> Rendered page images
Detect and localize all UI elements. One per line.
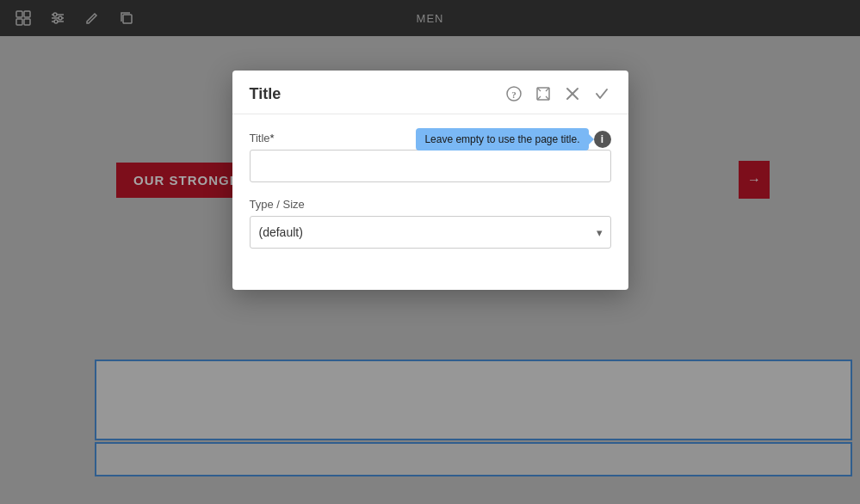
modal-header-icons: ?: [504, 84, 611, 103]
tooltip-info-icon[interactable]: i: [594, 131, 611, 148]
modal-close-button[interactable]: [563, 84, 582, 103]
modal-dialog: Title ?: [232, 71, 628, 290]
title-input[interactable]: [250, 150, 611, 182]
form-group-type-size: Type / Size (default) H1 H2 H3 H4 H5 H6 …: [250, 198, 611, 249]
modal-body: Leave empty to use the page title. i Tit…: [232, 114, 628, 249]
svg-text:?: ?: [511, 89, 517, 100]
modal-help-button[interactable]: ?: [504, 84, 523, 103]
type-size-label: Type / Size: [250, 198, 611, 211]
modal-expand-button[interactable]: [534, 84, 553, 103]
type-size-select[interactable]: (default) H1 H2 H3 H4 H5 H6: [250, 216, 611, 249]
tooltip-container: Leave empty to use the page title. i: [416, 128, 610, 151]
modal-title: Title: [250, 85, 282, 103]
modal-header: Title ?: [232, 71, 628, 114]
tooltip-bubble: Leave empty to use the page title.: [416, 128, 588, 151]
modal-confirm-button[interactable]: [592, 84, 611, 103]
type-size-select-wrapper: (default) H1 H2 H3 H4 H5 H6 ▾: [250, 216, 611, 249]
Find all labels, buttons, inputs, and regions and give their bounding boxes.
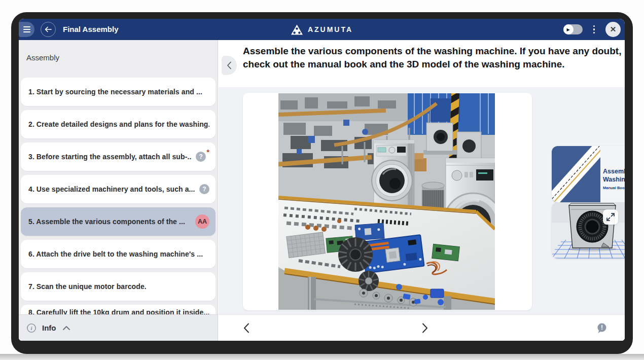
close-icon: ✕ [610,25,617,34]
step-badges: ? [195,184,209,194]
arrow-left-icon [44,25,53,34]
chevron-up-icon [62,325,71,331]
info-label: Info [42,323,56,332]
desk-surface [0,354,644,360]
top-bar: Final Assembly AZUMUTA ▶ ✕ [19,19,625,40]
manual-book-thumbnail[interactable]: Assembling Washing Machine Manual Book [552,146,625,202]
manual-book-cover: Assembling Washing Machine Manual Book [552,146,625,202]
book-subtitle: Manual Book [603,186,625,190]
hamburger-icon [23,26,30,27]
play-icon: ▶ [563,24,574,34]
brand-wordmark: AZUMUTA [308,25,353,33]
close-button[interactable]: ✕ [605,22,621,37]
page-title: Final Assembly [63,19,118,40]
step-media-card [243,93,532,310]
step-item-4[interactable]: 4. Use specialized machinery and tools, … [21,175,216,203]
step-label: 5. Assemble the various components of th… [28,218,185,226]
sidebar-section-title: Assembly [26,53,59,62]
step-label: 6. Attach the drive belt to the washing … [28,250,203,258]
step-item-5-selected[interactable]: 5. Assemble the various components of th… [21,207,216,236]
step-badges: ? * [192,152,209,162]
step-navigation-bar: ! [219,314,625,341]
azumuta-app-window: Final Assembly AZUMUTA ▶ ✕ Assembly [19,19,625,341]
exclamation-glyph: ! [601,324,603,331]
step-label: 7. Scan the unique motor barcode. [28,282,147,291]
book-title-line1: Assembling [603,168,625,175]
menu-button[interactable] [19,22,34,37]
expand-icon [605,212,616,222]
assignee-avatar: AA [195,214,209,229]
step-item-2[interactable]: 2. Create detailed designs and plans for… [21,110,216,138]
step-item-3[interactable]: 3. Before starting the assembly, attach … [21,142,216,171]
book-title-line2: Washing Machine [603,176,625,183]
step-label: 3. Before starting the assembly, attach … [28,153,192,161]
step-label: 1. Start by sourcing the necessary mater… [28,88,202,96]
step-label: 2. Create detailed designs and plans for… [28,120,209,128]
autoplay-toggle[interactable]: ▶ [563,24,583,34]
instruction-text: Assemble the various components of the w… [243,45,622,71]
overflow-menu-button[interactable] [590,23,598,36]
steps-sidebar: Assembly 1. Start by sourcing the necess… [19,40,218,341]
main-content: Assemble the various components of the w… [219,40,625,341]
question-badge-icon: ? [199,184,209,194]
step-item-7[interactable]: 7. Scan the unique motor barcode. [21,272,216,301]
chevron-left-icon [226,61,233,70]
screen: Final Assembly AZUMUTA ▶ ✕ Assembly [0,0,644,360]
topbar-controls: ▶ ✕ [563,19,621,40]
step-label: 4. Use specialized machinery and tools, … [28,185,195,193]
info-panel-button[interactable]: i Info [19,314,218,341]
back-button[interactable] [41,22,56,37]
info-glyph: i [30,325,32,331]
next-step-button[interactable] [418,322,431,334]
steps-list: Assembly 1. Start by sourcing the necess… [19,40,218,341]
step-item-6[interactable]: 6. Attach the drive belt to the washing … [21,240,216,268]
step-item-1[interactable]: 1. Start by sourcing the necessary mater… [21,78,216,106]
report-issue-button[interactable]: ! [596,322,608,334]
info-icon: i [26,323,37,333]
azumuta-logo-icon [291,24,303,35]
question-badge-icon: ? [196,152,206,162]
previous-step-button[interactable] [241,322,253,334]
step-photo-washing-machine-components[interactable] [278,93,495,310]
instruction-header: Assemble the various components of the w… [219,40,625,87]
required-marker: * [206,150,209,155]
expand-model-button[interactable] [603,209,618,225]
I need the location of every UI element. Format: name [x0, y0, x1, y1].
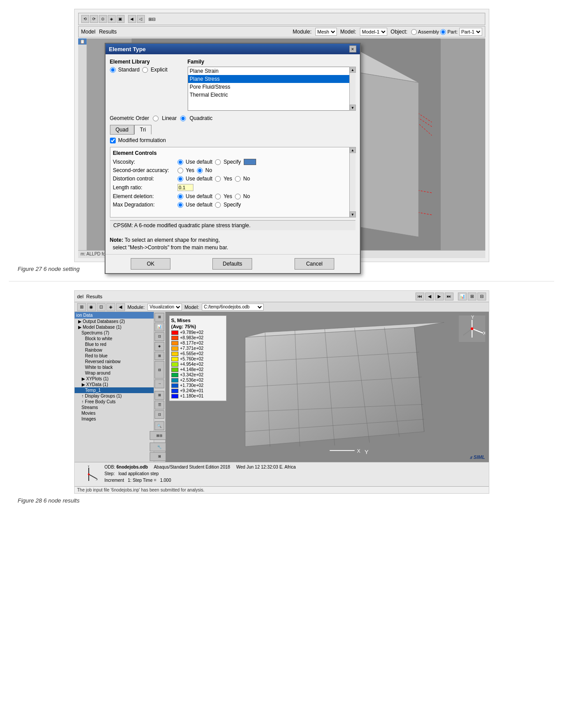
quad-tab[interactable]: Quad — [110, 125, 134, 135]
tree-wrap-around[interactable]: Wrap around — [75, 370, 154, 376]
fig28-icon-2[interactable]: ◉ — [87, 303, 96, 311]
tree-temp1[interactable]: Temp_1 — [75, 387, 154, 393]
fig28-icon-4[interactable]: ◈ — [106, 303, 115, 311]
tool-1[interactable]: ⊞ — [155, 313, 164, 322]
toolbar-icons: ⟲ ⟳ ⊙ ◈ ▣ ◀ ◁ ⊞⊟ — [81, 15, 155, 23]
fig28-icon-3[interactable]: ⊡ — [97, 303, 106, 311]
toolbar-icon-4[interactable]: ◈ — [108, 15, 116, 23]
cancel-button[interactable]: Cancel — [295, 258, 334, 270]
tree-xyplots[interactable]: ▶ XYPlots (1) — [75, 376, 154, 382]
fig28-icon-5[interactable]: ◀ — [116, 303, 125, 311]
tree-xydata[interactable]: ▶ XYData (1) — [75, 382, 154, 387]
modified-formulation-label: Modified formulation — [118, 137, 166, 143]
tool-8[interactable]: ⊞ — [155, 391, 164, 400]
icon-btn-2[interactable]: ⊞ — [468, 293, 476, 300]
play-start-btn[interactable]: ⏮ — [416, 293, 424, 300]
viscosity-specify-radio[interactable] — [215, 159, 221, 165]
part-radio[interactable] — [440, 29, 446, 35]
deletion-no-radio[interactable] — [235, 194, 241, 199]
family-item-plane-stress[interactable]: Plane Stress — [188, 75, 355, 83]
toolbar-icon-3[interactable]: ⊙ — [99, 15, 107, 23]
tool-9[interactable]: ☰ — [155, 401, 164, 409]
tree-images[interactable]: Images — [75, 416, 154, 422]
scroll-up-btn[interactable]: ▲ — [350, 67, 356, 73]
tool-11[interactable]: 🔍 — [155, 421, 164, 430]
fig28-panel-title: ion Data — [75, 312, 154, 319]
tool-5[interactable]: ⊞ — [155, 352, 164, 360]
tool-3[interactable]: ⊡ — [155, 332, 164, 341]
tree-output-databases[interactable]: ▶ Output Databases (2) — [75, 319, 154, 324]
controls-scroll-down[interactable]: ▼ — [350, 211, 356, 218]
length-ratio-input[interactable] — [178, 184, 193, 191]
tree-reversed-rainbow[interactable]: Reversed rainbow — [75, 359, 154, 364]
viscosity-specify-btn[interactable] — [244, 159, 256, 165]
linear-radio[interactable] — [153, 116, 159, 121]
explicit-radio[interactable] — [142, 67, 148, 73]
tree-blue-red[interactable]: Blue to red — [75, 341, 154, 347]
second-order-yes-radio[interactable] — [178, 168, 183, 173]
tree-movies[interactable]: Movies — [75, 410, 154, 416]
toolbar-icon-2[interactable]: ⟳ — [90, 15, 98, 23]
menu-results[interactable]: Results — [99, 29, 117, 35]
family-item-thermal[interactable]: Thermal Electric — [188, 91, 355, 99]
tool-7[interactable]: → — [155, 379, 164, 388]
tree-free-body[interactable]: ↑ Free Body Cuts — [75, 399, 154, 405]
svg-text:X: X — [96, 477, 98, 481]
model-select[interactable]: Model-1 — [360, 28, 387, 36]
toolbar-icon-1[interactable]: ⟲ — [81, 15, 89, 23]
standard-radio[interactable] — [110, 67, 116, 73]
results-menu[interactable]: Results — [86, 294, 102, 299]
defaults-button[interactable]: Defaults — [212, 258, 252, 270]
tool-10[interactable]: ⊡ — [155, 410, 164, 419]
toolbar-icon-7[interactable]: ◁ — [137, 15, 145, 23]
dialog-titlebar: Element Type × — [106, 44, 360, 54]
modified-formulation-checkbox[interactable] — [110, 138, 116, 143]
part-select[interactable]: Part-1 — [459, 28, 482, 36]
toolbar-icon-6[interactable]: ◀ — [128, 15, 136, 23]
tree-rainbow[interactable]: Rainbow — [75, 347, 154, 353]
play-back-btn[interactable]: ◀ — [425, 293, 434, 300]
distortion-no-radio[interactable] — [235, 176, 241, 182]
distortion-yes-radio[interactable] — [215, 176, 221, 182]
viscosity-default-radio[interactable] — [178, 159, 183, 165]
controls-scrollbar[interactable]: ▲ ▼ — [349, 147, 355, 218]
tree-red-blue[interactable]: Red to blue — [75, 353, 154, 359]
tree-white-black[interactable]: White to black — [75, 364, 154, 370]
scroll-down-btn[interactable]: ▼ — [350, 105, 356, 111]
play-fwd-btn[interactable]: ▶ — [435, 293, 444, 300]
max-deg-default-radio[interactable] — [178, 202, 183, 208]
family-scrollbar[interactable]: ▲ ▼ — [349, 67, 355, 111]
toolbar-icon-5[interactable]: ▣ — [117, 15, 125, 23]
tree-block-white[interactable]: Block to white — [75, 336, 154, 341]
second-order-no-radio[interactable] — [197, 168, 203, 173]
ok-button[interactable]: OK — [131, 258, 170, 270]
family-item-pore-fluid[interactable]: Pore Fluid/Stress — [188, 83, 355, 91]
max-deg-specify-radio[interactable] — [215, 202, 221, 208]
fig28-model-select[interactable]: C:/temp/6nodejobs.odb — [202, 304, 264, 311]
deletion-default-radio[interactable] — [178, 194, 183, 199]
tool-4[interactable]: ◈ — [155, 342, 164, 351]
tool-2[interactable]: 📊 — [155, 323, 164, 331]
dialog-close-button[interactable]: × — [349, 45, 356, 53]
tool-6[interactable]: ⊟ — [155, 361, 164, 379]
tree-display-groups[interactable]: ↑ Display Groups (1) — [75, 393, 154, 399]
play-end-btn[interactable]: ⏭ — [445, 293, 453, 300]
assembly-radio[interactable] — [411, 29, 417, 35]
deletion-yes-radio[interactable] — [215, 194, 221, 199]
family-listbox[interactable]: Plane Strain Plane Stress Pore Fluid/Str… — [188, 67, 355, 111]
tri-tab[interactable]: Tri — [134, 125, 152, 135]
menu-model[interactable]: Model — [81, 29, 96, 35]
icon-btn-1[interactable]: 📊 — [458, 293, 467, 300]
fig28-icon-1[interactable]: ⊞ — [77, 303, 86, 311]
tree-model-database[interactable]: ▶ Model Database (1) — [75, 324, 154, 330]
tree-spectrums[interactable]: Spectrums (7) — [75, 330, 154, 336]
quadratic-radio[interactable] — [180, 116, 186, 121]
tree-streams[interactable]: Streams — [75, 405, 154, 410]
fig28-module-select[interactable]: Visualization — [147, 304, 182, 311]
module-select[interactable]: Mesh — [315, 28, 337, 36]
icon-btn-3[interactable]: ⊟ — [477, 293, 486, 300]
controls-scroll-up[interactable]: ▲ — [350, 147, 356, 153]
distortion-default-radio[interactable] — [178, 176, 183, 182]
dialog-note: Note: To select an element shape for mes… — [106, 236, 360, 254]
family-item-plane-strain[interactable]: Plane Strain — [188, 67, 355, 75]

> Task instructions
Write down only the number of lines above where the word "motor" occurs.

> Written solution
2